:: RECORDS ::

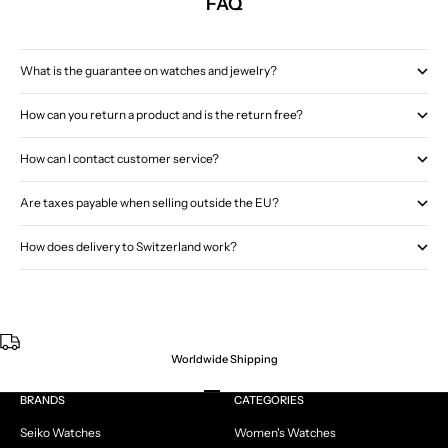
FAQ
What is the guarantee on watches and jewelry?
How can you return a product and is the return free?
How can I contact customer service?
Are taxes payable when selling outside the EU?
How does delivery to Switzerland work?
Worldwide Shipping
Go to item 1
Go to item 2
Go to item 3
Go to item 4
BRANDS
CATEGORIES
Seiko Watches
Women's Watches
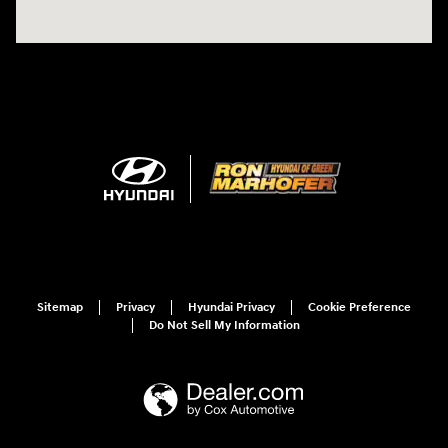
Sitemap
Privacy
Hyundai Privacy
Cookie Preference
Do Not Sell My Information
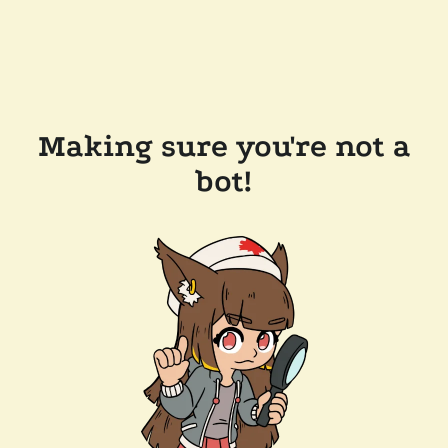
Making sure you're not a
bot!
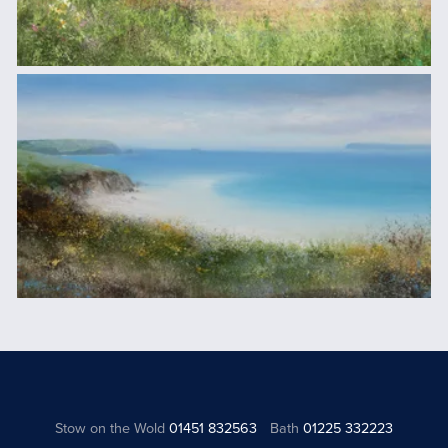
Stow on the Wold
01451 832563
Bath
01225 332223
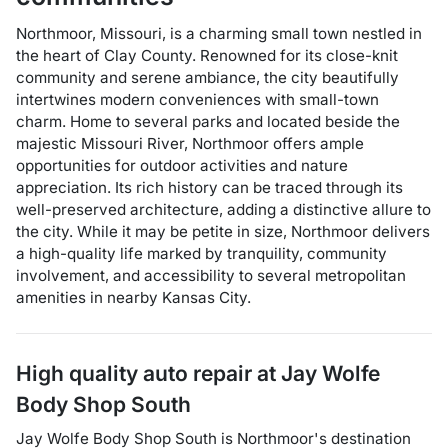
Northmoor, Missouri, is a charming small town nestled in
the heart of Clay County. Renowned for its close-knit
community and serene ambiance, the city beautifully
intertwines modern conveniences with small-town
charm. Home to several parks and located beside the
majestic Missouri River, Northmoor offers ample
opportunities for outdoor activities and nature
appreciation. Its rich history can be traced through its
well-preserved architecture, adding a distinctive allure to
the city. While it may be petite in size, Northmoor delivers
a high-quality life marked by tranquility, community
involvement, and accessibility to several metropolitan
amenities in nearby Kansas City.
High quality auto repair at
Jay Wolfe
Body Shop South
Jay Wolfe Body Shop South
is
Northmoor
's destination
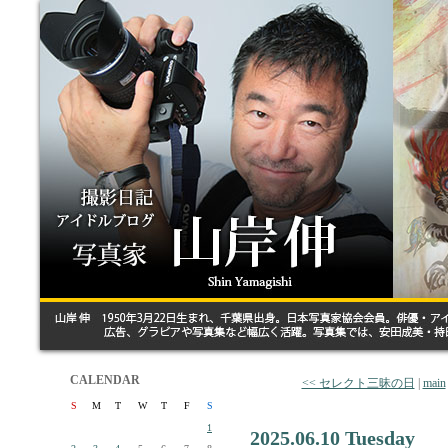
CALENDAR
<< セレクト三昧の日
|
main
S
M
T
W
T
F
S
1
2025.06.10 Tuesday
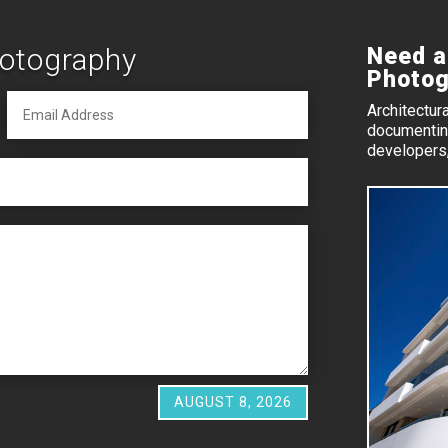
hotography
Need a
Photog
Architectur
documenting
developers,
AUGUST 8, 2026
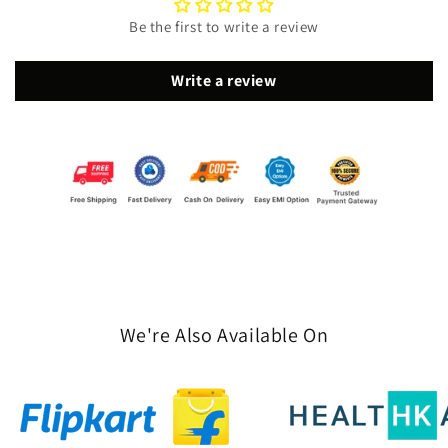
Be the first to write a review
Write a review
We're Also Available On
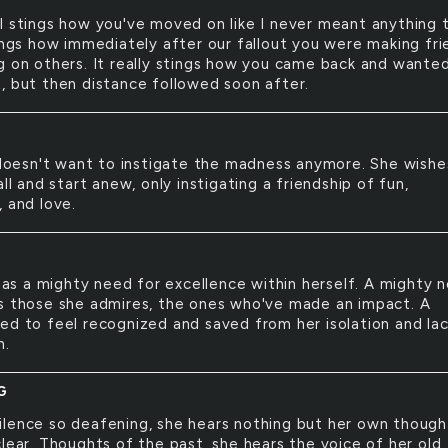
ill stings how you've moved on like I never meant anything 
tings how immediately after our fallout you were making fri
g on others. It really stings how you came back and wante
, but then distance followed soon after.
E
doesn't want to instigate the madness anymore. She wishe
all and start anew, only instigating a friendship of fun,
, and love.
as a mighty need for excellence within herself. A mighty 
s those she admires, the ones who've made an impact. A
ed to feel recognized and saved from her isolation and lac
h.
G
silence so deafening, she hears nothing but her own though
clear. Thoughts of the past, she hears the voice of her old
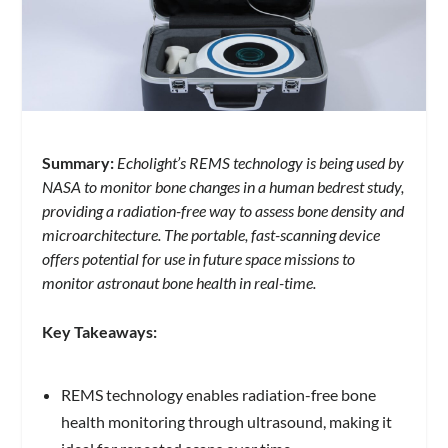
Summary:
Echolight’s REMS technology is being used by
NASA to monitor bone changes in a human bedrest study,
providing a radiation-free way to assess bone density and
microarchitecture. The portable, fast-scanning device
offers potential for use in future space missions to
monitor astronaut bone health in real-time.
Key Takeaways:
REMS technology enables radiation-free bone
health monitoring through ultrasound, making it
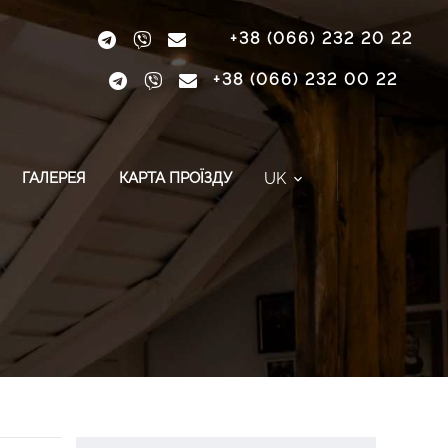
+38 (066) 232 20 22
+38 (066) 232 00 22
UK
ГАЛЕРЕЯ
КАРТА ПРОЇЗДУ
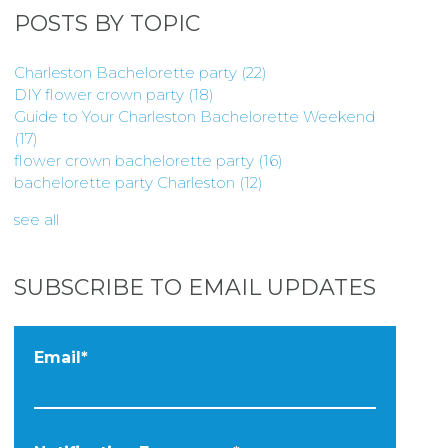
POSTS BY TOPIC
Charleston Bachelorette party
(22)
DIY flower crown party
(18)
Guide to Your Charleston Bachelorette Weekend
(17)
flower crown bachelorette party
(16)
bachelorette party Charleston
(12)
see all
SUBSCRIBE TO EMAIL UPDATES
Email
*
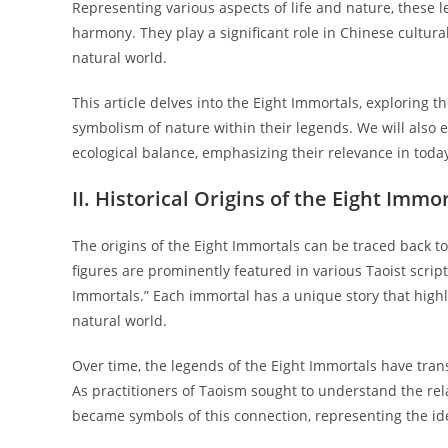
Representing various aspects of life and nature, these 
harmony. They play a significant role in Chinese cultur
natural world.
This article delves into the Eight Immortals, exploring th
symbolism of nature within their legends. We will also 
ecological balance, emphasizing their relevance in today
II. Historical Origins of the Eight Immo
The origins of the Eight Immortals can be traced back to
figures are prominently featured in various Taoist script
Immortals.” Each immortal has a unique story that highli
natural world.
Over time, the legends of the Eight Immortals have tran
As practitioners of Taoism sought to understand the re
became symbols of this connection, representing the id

:::
:: RECORDS ::

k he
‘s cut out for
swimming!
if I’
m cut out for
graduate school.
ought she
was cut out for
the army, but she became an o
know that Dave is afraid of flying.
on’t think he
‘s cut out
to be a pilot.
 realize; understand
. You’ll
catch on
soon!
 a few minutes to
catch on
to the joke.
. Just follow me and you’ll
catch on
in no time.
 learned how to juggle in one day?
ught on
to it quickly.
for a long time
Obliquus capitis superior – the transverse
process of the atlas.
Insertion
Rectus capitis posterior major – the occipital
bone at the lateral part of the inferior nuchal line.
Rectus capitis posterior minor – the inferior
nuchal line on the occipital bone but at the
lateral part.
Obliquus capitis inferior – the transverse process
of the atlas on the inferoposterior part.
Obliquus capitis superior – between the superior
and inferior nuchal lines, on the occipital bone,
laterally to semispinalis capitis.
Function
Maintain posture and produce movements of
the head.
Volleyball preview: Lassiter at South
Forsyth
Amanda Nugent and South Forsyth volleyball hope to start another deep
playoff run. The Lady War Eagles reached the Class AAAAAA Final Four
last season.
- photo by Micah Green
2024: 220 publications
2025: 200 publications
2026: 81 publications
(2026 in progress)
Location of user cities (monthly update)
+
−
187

:::

> WORK INSTRUCTION:
Scan the records above for the string "transverse", then report every line that contains it.

> RESPONSE BOX:
Obliquus capitis superior – the transverse
Obliquus capitis inferior – the transverse process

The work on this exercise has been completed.